US 12,462,524 B2
	Supervised contrastive learning with multiple positive examples
Dilip Krishnan, Arlington, MA (US); Prannay Khosla, Cambridge, MA (US); Piotr Teterwak, Boston, MA (US); Aaron Yehuda Sarna, Cambridge, MA (US); Aaron Joseph Maschinot, Somerville, MA (US); Ce Liu, Cambridge, MA (US); Philip John Isola, Cambridge, MA (US); Yonglong Tian, Cambridge, MA (US); and Chen Wang, Jersey City, NJ (US)
Assigned to GOOGLE LLC, Mountain View, CA (US)
Appl. No. 17/920,623
Filed by Google LLC, Mountain View, CA (US)
PCT Filed Apr. 12, 2021, PCT No. PCT/US2021/026836 § 371(c)(1), (2) Date Oct. 21, 2022, PCT Pub. No. WO2021/216310, PCT Pub. Date Oct. 28, 2021.
Claims priority of provisional application 63/013,153, filed on Apr. 21, 2020.
Prior Publication US 2023/0153629 A1, May 18, 2023
Int. Cl. G06N 3/08 (2023.01); G06F 18/21 (2023.01); G06F 18/214 (2023.01); G06F 18/22 (2023.01); G06F 18/2431 (2023.01); G06N 3/09 (2023.01); G06V 10/44 (2022.01); G06V 10/74 (2022.01); G06V 10/764 (2022.01); G06V 10/774 (2022.01); G06V 10/776 (2022.01); G06V 10/82 (2022.01)
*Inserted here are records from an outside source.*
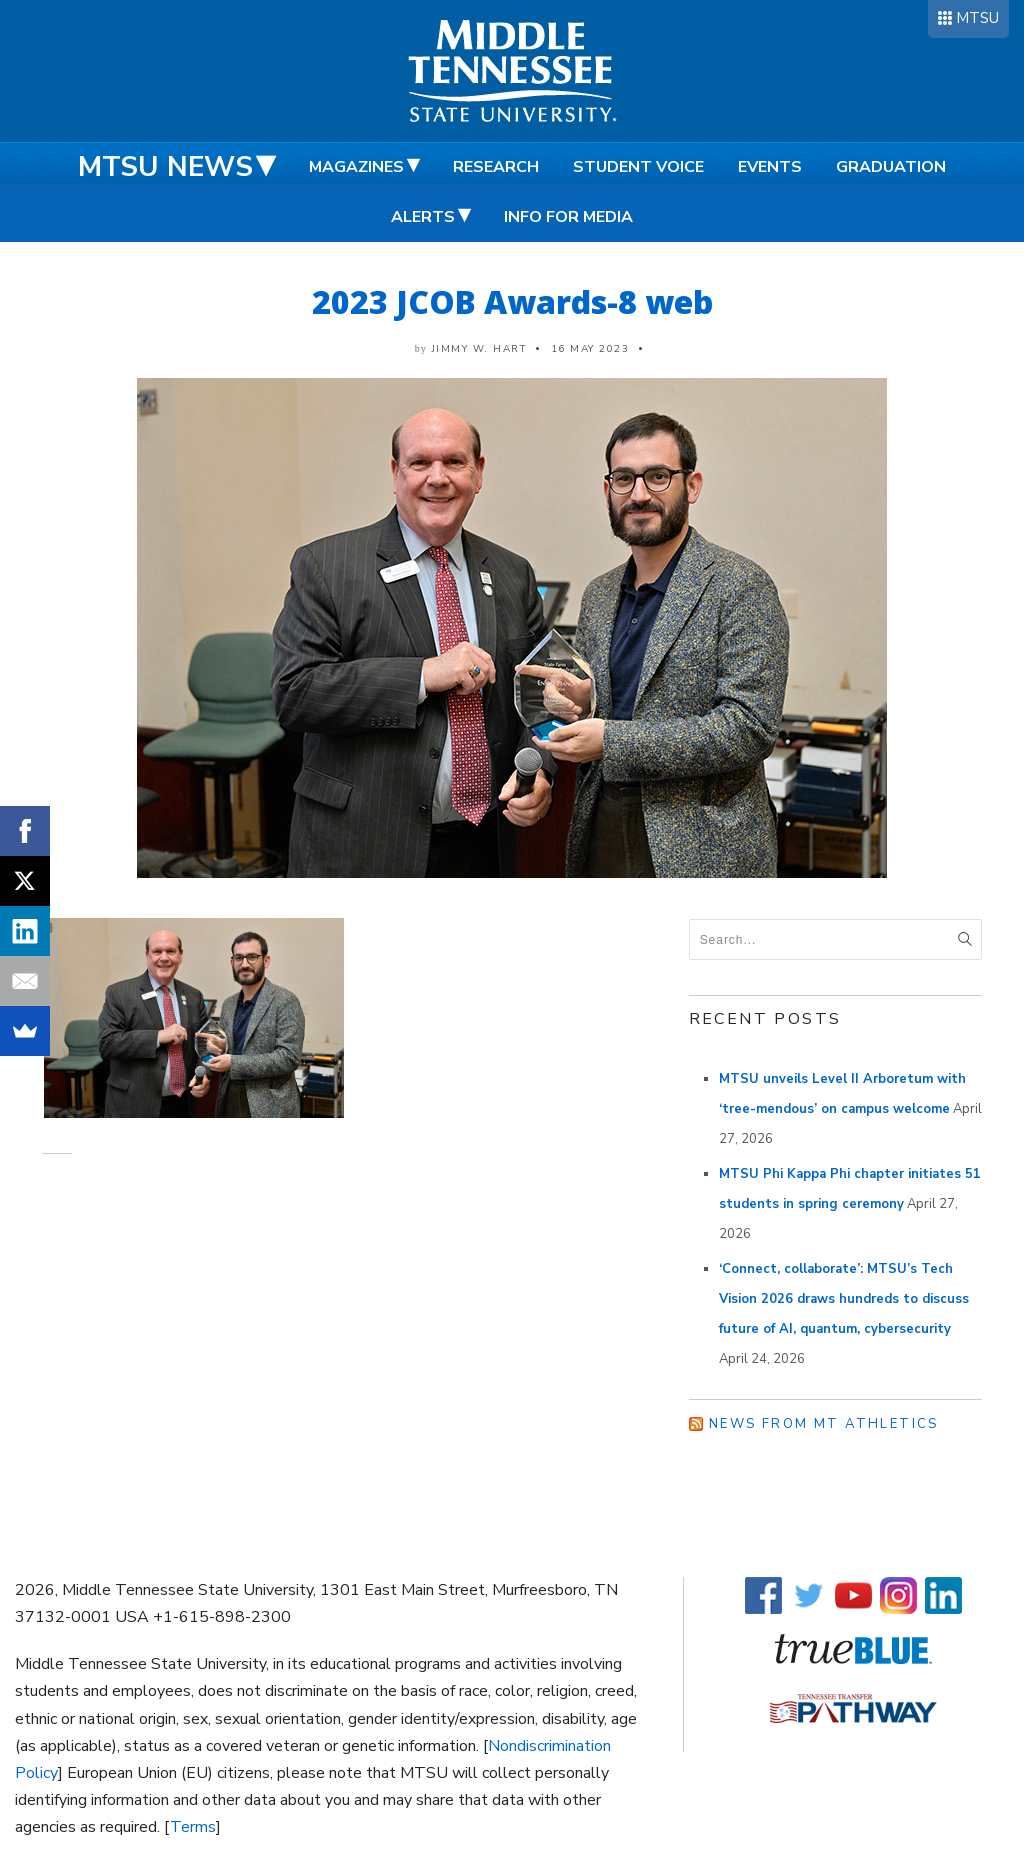 The width and height of the screenshot is (1024, 1861). I want to click on Alerts, so click(423, 217).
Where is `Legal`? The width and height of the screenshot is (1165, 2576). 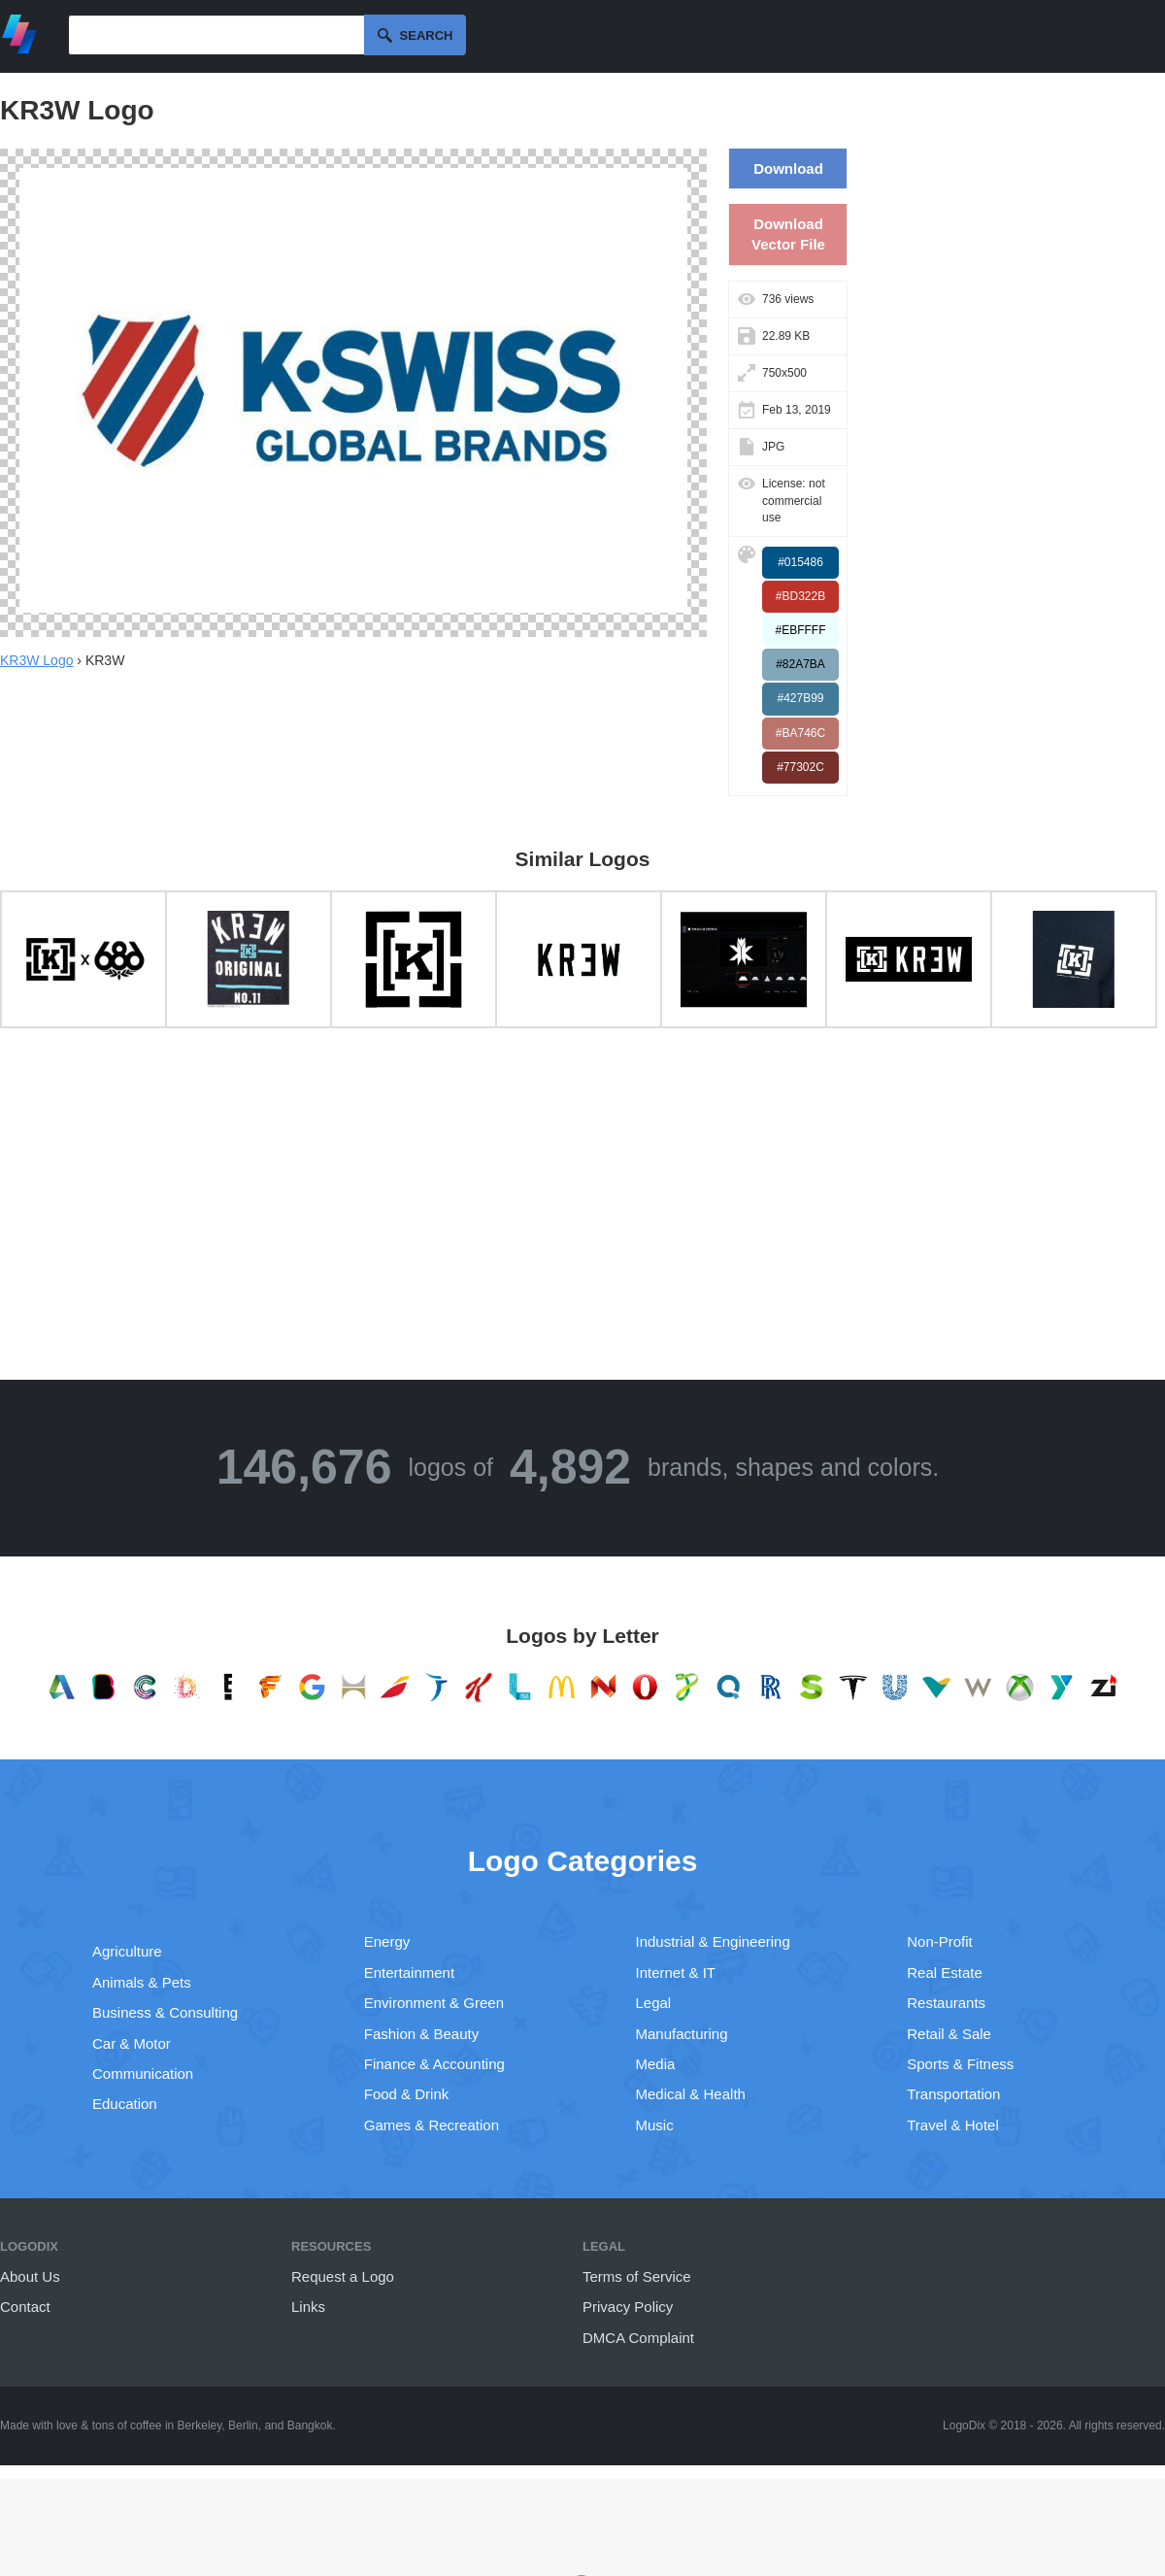 Legal is located at coordinates (654, 2002).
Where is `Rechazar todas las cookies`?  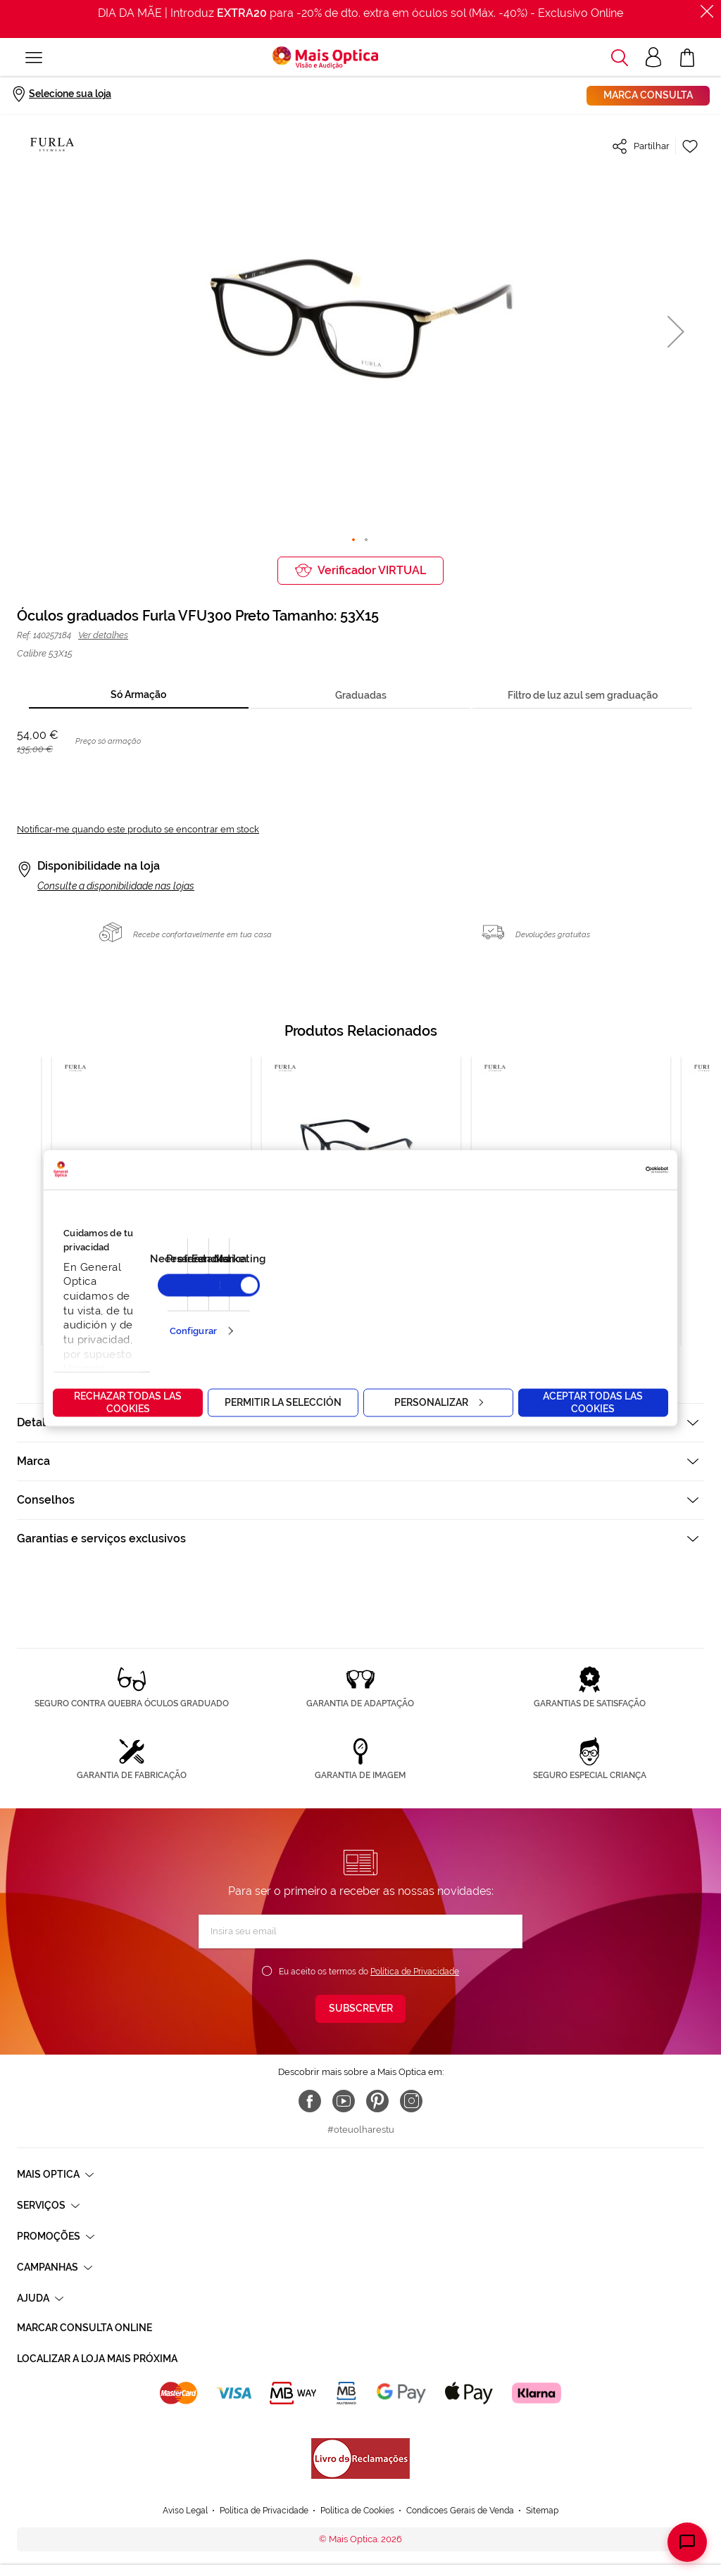 Rechazar todas las cookies is located at coordinates (128, 1402).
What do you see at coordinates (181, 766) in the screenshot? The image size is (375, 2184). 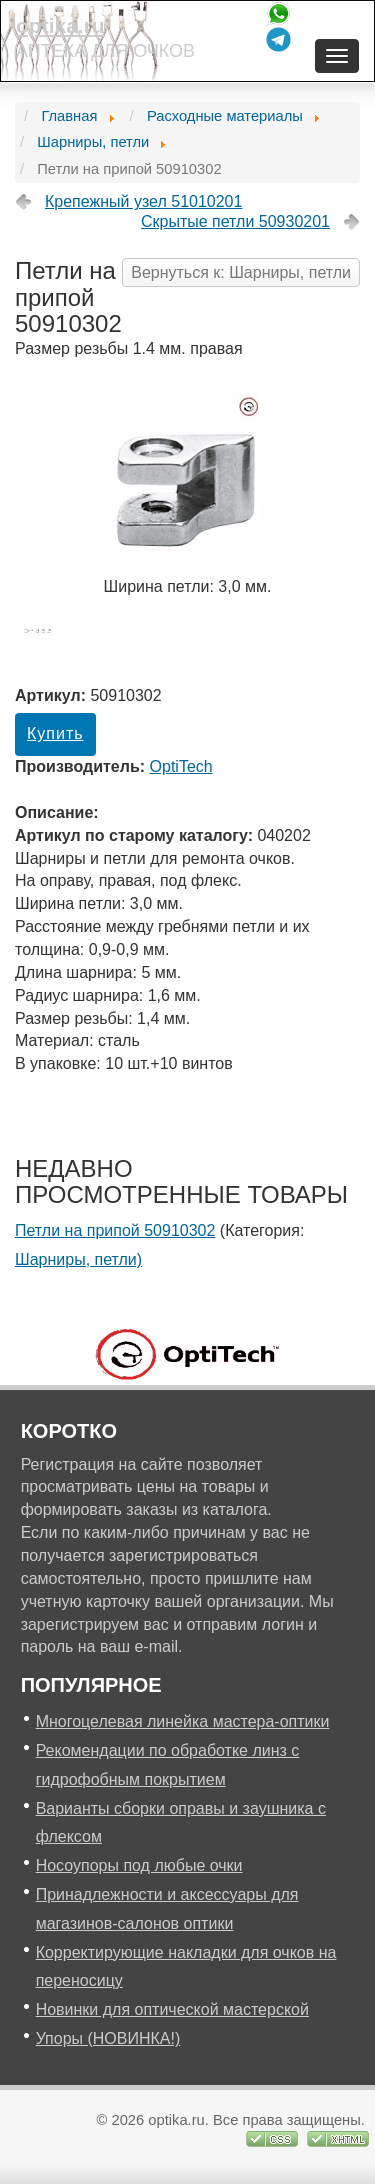 I see `OptiTech` at bounding box center [181, 766].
CPC G06V 10/454 (2022.01) [G06F 18/214 (2023.01); G06F 18/2178 (2023.01); G06F 18/22 (2023.01); G06F 18/2431 (2023.01); G06N 3/08 (2013.01); G06N 3/09 (2023.01); G06V 10/761 (2022.01); G06V 10/764 (2022.01); G06V 10/774 (2022.01); G06V 10/776 (2022.01); G06V 10/82 (2022.01)]

20 Claims

1. A computing system to perform supervised contrastive learning of visual representations, the computing system comprising:

one or more processors; and

one or more non-transitory computer-readable media that collectively store:

a base encoder neural network configured to process an input image to generate an embedding representation of the input image;

a projection head neural network configured to process the embedding representation of the input image to generate a projected representation of the input image; and

instructions that, when executed by the one or more processors, cause the computing system to perform operations, the operations comprising:

obtaining an anchor image associated with a first class of a plurality of classes, a plurality of positive images associated with the first class, and one or more negative images associated with one or more other classes of the plurality of classes, the one or more other classes being different from the first class, wherein:

the anchor image corresponds to a first image from a training dataset;

the plurality of positive images respectively correspond to a plurality of second images from the training dataset; and

the one or more negative images respectively correspond to one or more third images from the training dataset;

processing, with the base encoder neural network, the anchor image to obtain an anchor embedding representation for the anchor image, the plurality of positive images to respectively obtain a plurality of positive embedding representations, and the one or more negative images to respectively obtain one or more negative embedding representations;

processing, with the projection head neural network, the anchor embedding representation to obtain an anchor projected representation for the anchor image, the plurality of positive embedding representations to respectively obtain a plurality of positive projected representations, and the one or more negative embedding representations to respectively obtain one or more negative projected representations;

evaluating a loss function that evaluates a similarity metric between the anchor projected representation and each of the plurality of positive projected representations and each of the one or more negative projected representations; and

modifying one or more values of one or more parameters of at least the base encoder neural network based at least in part on the loss function.